Colombian Fairtrade farmers fund scholarships to students from low-income families. As a result, hundreds of students have been able to change their standard of living and that of their families.
In Mexico, Fairtrade farmers built a community-owned coffee processing plant, which created jobs and improved the quality of life for farmers and their communities.
Fairtrade is beneficial in the fight against climate change because coffee farmers and communities are actively encouraged and educated in conserving the biodiversity in their region, including resisting deforestation, soil erosion and water contamination.
Coffee production is a significant contributor to deforestation because large forest areas are cleared for coffee plantations. One type of coffee plant, sun-grown coffee, is particularly damaging to rainforests because the plants are bred to produce high yields, but they require full sunlight to grow. This means that forests must be cleared to make room for sun-grown coffee plantations.
In the past, coffee was traditionally grown in the shade of other trees and plants. This method of cultivation, known as shade-grown coffee, is much more sustainable than sun-grown coffee because shade grown coffee plants require less water and fertiliser, and they help to protect the soil and wildlife.
Unfortunately, the demand for coffee has increased dramatically in recent decades, leading to a shift from shade-grown to sun-grown coffee production and, as a result, millions of acres of rainforest have been cleared for coffee plantations.
A pivotal way to conserve biodiversity and deforestation is to invest in the people who live in these areas through education, sustainable practices and fair compensation.

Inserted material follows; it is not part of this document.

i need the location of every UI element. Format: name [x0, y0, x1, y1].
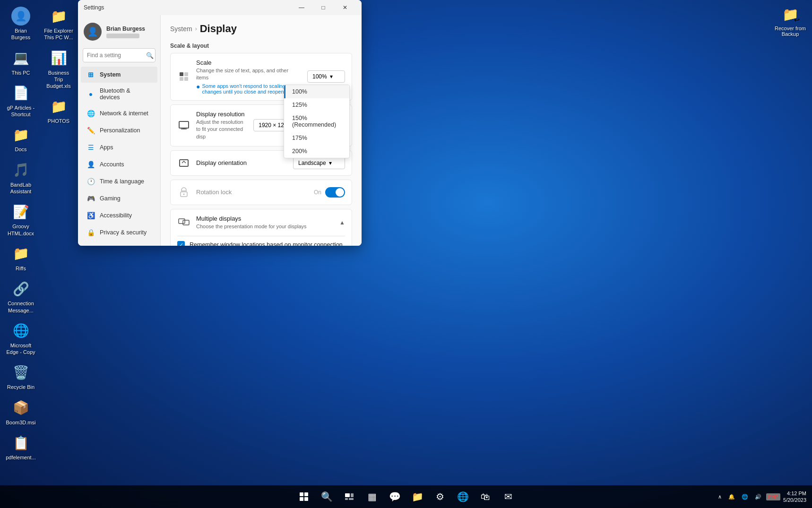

Fairtrade International encourages its members to use shade-grown coffee farming methods because they are more beneficial to the environment and produce higher quality coffee—shade-grown coffee beans ripen more slowly, which results in a richer flavour.
Choose Fairtrade coffee
Fairtrade coffee ensures a fair wage for an honest day's work and eliminates the exploitation of farmers and workers. It also strives to bring about positive, enduring change — ending deforestation, protecting biodiversity, educating and improving the quality of life for farmers, workers and their communities. By enabling people in their countries of origin where beans are grown, we can help conserve our environment.